Task description: Retype the data below exactly; skip every image.

[Transcribed page contents]
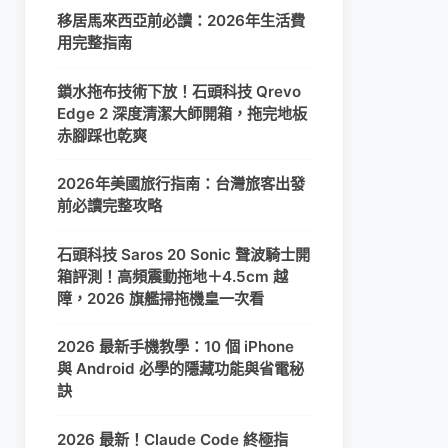
移居馬來西亞前必讀：2026年生活費
用完整指南
鎖水拖布技術下放！石頭科技 Qrevo
Edge 2 深度清潔大師開箱，拖完地板
赤腳踩也乾爽
2026年美國旅行指南：台灣旅客出發
前必讀完整攻略
石頭科技 Saros 20 Sonic 聲波騎士開
箱評測！高頻震動拖地＋4.5cm 越
障，2026 旗艦掃拖機皇一次看
2026 最新手機教學：10 個 iPhone
與 Android 必學的隱藏功能與省電秘
訣
2026 最新！Claude Code 終極指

Reply to the exercise:
移居馬來西亞前必讀：2026年生活費
用完整指南
鎖水拖布技術下放！石頭科技 Qrevo
Edge 2 深度清潔大師開箱，拖完地板
赤腳踩也乾爽
2026年美國旅行指南：台灣旅客出發
前必讀完整攻略
石頭科技 Saros 20 Sonic 聲波騎士開
箱評測！高頻震動拖地＋4.5cm 越
障，2026 旗艦掃拖機皇一次看
2026 最新手機教學：10 個 iPhone
與 Android 必學的隱藏功能與省電秘
訣
2026 最新！Claude Code 終極指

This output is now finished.